╭─ SUPPLIED ENTRIES

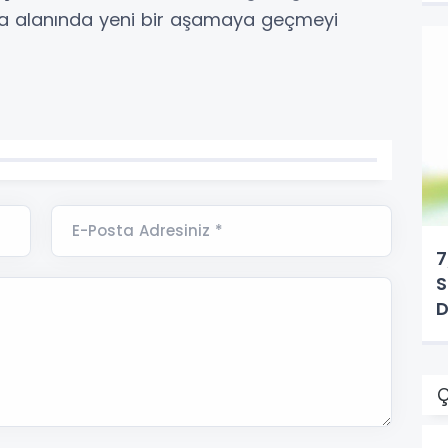
ka alanında yeni bir aşamaya geçmeyi
E-Posta Adresiniz *
7
S
D
Ç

╰─

__REQUIREMENT__
Write the records above out again exactly, with no pictures in your copy.

__REPLY TO THE TASK__
ka alanında yeni bir aşamaya geçmeyi
E-Posta Adresiniz *
7
S
D
Ç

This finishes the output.